Description of the task:
If a record holds a picture, drop the picture and repeat everything else word for word.

Supplied material:
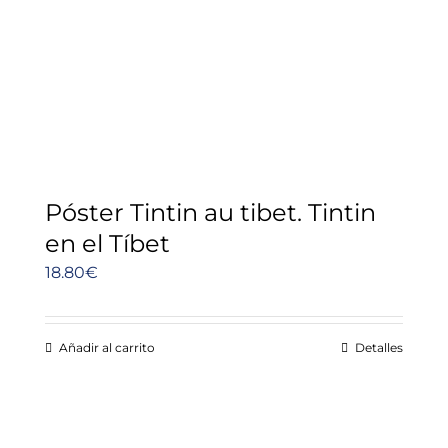
Póster Tintin au tibet. Tintin
en el Tíbet
18.80
€
Añadir al carrito
Detalles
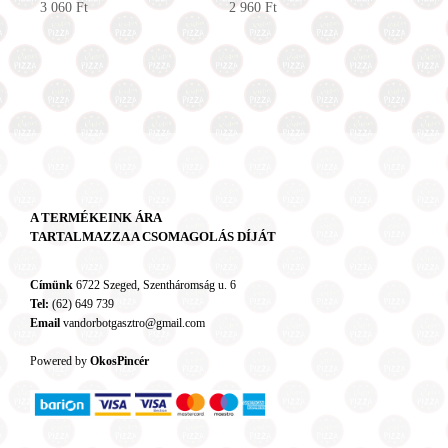
3 060
Ft
2 960
Ft
A TERMÉKEINK ÁRA
TARTALMAZZA A CSOMAGOLÁS DÍJÁT
Címünk
6722 Szeged, Szentháromság u. 6
Tel:
(62) 649 739
Email
vandorbotgasztro@gmail.com
Powered by
OkosPincér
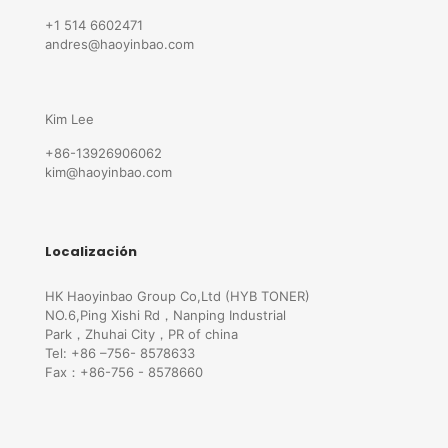
+1 514 6602471
andres@haoyinbao.com
Kim Lee
+86-13926906062
kim@haoyinbao.com
Localización
HK Haoyinbao Group Co,Ltd (HYB TONER)
NO.6,Ping Xishi Rd，Nanping Industrial
Park，Zhuhai City，PR of china
Tel: +86 –756- 8578633
Fax：+86-756 - 8578660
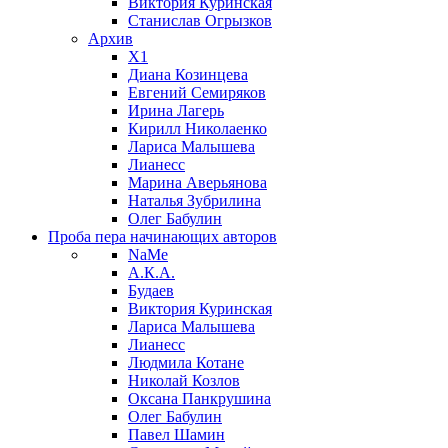
Виктория Куринская
Станислав Огрызков
Архив
X1
Диана Козинцева
Евгений Семиряков
Ирина Лагерь
Кирилл Николаенко
Лариса Малышева
Лианесс
Марина Аверьянова
Наталья Зубрилина
Олег Бабулин
Проба пера
начинающих авторов
NaMe
А.К.А.
Будаев
Виктория Куринская
Лариса Малышева
Лианесс
Людмила Котане
Николай Козлов
Оксана Панкрушина
Олег Бабулин
Павел Шамин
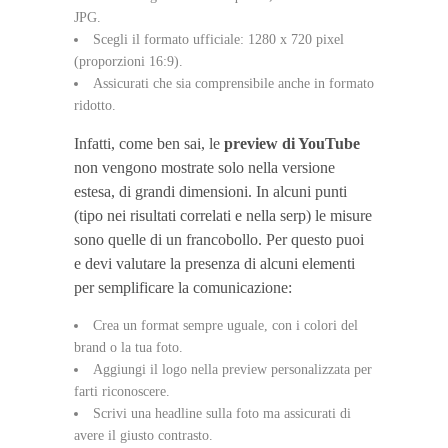
JPG.
Scegli il formato ufficiale: 1280 x 720 pixel
(proporzioni 16:9).
Assicurati che sia comprensibile anche in formato
ridotto.
Infatti, come ben sai, le
preview di YouTube
non vengono mostrate solo nella versione
estesa, di grandi dimensioni. In alcuni punti
(tipo nei risultati correlati e nella serp) le misure
sono quelle di un francobollo. Per questo puoi
e devi valutare la presenza di alcuni elementi
per semplificare la comunicazione:
Crea un format sempre uguale, con i colori del
brand o la tua foto.
Aggiungi il logo nella preview personalizzata per
farti riconoscere.
Scrivi una headline sulla foto ma assicurati di
avere il giusto contrasto.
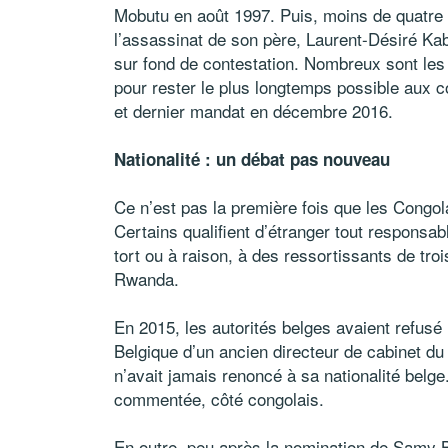
Mobutu en août 1997. Puis, moins de quatre a
l’assassinat de son père, Laurent-Désiré Kab
sur fond de contestation. Nombreux sont les
pour rester le plus longtemps possible aux 
et dernier mandat en décembre 2016.
Nationalité : un débat pas nouveau
Ce n’est pas la première fois que les Congolai
Certains qualifient d’étranger tout responsab
tort ou à raison, à des ressortissants de tro
Rwanda.
En 2015, les autorités belges avaient refu
Belgique d’un ancien directeur de cabinet du
n’avait jamais renoncé à sa nationalité belge
commentée, côté congolais.
En outre, peu après la nomination de Samy 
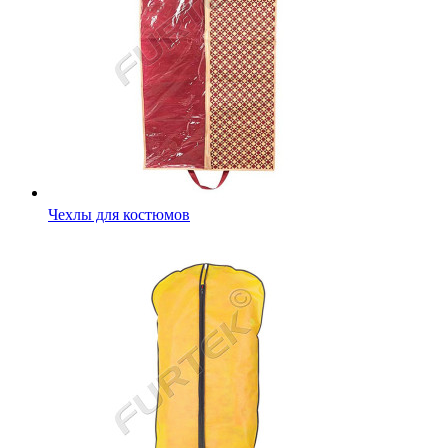
Чехлы для костюмов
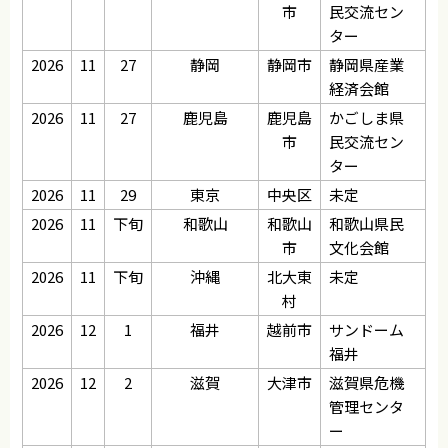
市
民交流セン
ター
2026
11
27
静岡
静岡市
静岡県産業
経済会館
2026
11
27
鹿児島
鹿児島
かごしま県
市
民交流セン
ター
2026
11
29
東京
中央区
未定
2026
11
下旬
和歌山
和歌山
和歌山県民
市
文化会館
2026
11
下旬
沖縄
北大東
未定
村
2026
12
1
福井
越前市
サンドーム
福井
2026
12
2
滋賀
大津市
滋賀県危機
管理センタ
ー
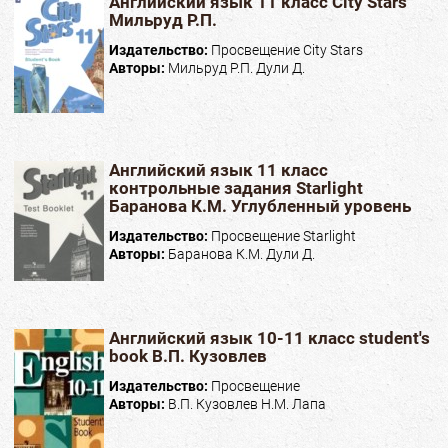
Английский язык 11 класс City Stars
Мильруд Р.П.
Издательство:
Просвещение City Stars
Авторы:
Мильруд Р.П. Дули Д.
Английский язык 11 класс
контрольные задания Starlight
Баранова К.М. Углубленный уровень
Издательство:
Просвещение Starlight
Авторы:
Баранова К.М. Дули Д.
Английский язык 10-11 класс student's
book В.П. Кузовлев
Издательство:
Просвещение
Авторы:
В.П. Кузовлев Н.М. Лапа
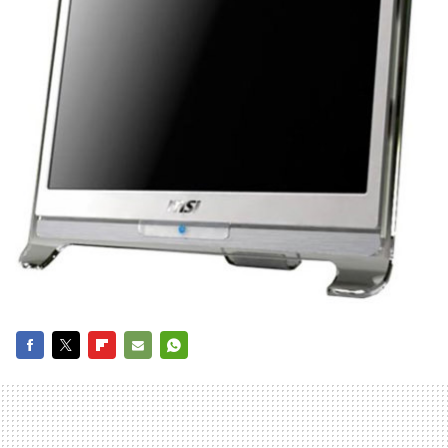
FACEBOOK
TWITTER
FLIPBOARD
E-
WHATSAPP
MAIL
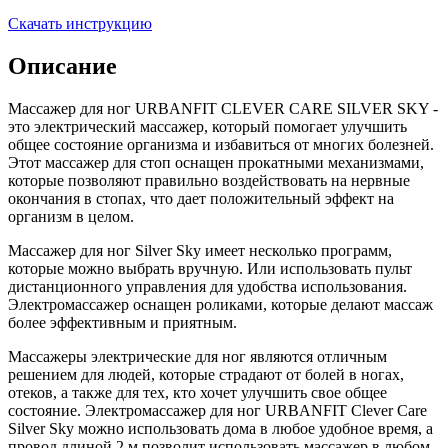
Скачать инструкцию
Описание
Массажер для ног URBANFIT CLEVER CARE SILVER SKY -
это электрический массажер, который помогает улучшить
общее состояние организма и избавиться от многих болезней.
Этот массажер для стоп оснащен прокатными механизмами,
которые позволяют правильно воздействовать на нервные
окончания в стопах, что дает положительный эффект на
организм в целом.
Массажер для ног Silver Sky имеет несколько программ,
которые можно выбрать вручную. Или использовать пульт
дистанционного управления для удобства использования.
Электромассажер оснащен роликами, которые делают массаж
более эффективным и приятным.
Массажеры электрические для ног являются отличным
решением для людей, которые страдают от болей в ногах,
отеков, а также для тех, кто хочет улучшить свое общее
состояние. Электромассажер для ног URBANFIT Clever Care
Silver Sky можно использовать дома в любое удобное время, а
провод длиной 2 м позволит использовать массажер в любом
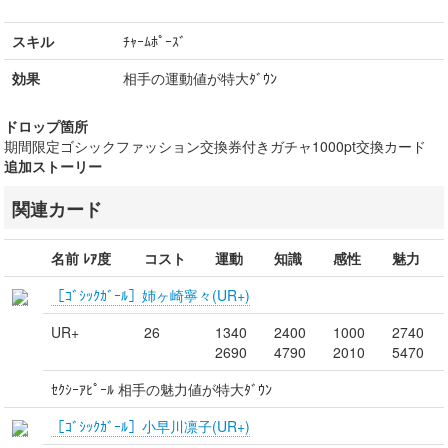
スキル
ﾁｬｰﾑﾎﾟｰｽﾞ
効果
相手の運動値が特大ﾀﾞｳﾝ
ドロップ箇所
期間限定ゴシックファッション交換券付きガチャ1000pt交換カード
追加ストーリー
関連カード
名前 ﾚｱ度
コスト
運動
知識
感性
魅力
［ｺﾞｼｯｸｶﾞｰﾙ］姉ヶ崎寧々(UR+)
UR+
26
1340
2400
1000
2740
2690
4790
2010
5470
ｾｸｼｰｱﾋﾟｰﾙ 相手の魅力値が特大ﾀﾞｳﾝ
［ｺﾞｼｯｸｶﾞｰﾙ］小早川凛子(UR+)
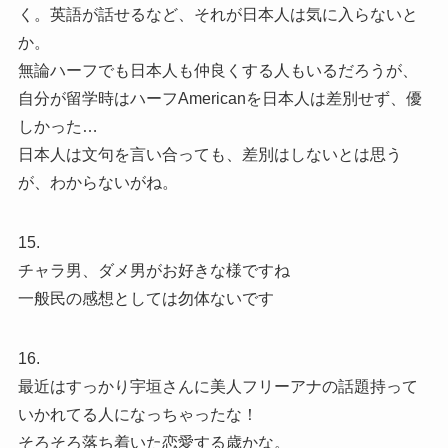
く。英語が話せるなど、それが日本人は気に入らないと
か。
無論ハーフでも日本人も仲良くする人もいるだろうが、
自分が留学時はハーフAmericanを日本人は差別せず、優
しかった…
日本人は文句を言い合っても、差別はしないとは思う
が、わからないがね。
15.
チャラ男、ダメ男がお好きな様ですね
一般民の感想としては勿体ないです
16.
最近はすっかり宇垣さんに美人フリーアナの話題持って
いかれてる人になっちゃったな！
そろそろ落ち着いた恋愛する歳かな。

Result of the task:
Póster Tintin au tibet. Tintin
en el Tíbet
18.80
€
Añadir al carrito
Detalles
3 060
Ft
2 960
Ft
A TERMÉKEINK ÁRA
TARTALMAZZA A CSOMAGOLÁS DÍJÁT
Címünk
6722 Szeged, Szentháromság u. 6
Tel:
(62) 649 739
Email
vandorbotgasztro@gmail.com
Powered by
OkosPincér
+1 514 6602471
andres@haoyinbao.com
Kim Lee
+86-13926906062
kim@haoyinbao.com
Localización
HK Haoyinbao Group Co,Ltd (HYB TONER)
NO.6,Ping Xishi Rd，Nanping Industrial
Park，Zhuhai City，PR of china
Tel: +86 –756- 8578633
Fax：+86-756 - 8578660
Виктория Куринская
Станислав Огрызков
Архив
X1
Диана Козинцева
Евгений Семиряков
Ирина Лагерь
Кирилл Николаенко
Лариса Малышева
Лианесс
Марина Аверьянова
Наталья Зубрилина
Олег Бабулин
Проба пера
начинающих авторов
NaMe
А.К.А.
Будаев
Виктория Куринская
Лариса Малышева
Лианесс
Людмила Котане
Николай Козлов
Оксана Панкрушина
Олег Бабулин
Павел Шамин
JPG.
Scegli il formato ufficiale: 1280 x 720 pixel
(proporzioni 16:9).
Assicurati che sia comprensibile anche in formato
ridotto.
Infatti, come ben sai, le
preview di YouTube
non vengono mostrate solo nella versione
estesa, di grandi dimensioni. In alcuni punti
(tipo nei risultati correlati e nella serp) le misure
sono quelle di un francobollo. Per questo puoi
e devi valutare la presenza di alcuni elementi
per semplificare la comunicazione:
Crea un format sempre uguale, con i colori del
brand o la tua foto.
Aggiungi il logo nella preview personalizzata per
farti riconoscere.
Scrivi una headline sulla foto ma assicurati di
avere il giusto contrasto.
Mobutu en août 1997. Puis, moins de quatre a
l’assassinat de son père, Laurent-Désiré Kab
sur fond de contestation. Nombreux sont les
pour rester le plus longtemps possible aux 
et dernier mandat en décembre 2016.
Nationalité : un débat pas nouveau
Ce n’est pas la première fois que les Congolai
Certains qualifient d’étranger tout responsab
tort ou à raison, à des ressortissants de tro
Rwanda.
En 2015, les autorités belges avaient refu
Belgique d’un ancien directeur de cabinet du
n’avait jamais renoncé à sa nationalité belge
commentée, côté congolais.
En outre, peu après la nomination de Samy 
Чехлы для костюмов
市
民交流セン
ター
2026
11
27
静岡
静岡市
静岡県産業
経済会館
2026
11
27
鹿児島
鹿児島
かごしま県
市
民交流セン
ター
2026
11
29
東京
中央区
未定
2026
11
下旬
和歌山
和歌山
和歌山県民
市
文化会館
2026
11
下旬
沖縄
北大東
未定
村
2026
12
1
福井
越前市
サンドーム
福井
2026
12
2
滋賀
大津市
滋賀県危機
管理センタ
ー
Английский язык 11 класс City Stars
Мильруд Р.П.
Издательство:
Просвещение City Stars
Авторы:
Мильруд Р.П. Дули Д.
Английский язык 11 класс
контрольные задания Starlight
Баранова К.М. Углубленный уровень
Издательство:
Просвещение Starlight
Авторы:
Баранова К.М. Дули Д.
Английский язык 10-11 класс student's
book В.П. Кузовлев
Издательство:
Просвещение
Авторы:
В.П. Кузовлев Н.М. Лапа
FACEBOOK
TWITTER
FLIPBOARD
E-
WHATSAPP
MAIL
Скачать инструкцию
Описание
Массажер для ног URBANFIT CLEVER CARE SILVER SKY -
это электрический массажер, который помогает улучшить
общее состояние организма и избавиться от многих болезней.
Этот массажер для стоп оснащен прокатными механизмами,
которые позволяют правильно воздействовать на нервные
окончания в стопах, что дает положительный эффект на
организм в целом.
Массажер для ног Silver Sky имеет несколько программ,
которые можно выбрать вручную. Или использовать пульт
дистанционного управления для удобства использования.
Электромассажер оснащен роликами, которые делают массаж
более эффективным и приятным.
Массажеры электрические для ног являются отличным
решением для людей, которые страдают от болей в ногах,
отеков, а также для тех, кто хочет улучшить свое общее
состояние. Электромассажер для ног URBANFIT Clever Care
Silver Sky можно использовать дома в любое удобное время, а
провод длиной 2 м позволит использовать массажер в любом
スキル
ﾁｬｰﾑﾎﾟｰｽﾞ
効果
相手の運動値が特大ﾀﾞｳﾝ
ドロップ箇所
期間限定ゴシックファッション交換券付きガチャ1000pt交換カード
追加ストーリー
関連カード
名前 ﾚｱ度
コスト
運動
知識
感性
魅力
［ｺﾞｼｯｸｶﾞｰﾙ］姉ヶ崎寧々(UR+)
UR+
26
1340
2400
1000
2740
2690
4790
2010
5470
ｾｸｼｰｱﾋﾟｰﾙ 相手の魅力値が特大ﾀﾞｳﾝ
［ｺﾞｼｯｸｶﾞｰﾙ］小早川凛子(UR+)
く。英語が話せるなど、それが日本人は気に入らないと
か。
無論ハーフでも日本人も仲良くする人もいるだろうが、
自分が留学時はハーフAmericanを日本人は差別せず、優
しかった…
日本人は文句を言い合っても、差別はしないとは思う
が、わからないがね。
15.
チャラ男、ダメ男がお好きな様ですね
一般民の感想としては勿体ないです
16.
最近はすっかり宇垣さんに美人フリーアナの話題持って
いかれてる人になっちゃったな！
そろそろ落ち着いた恋愛する歳かな。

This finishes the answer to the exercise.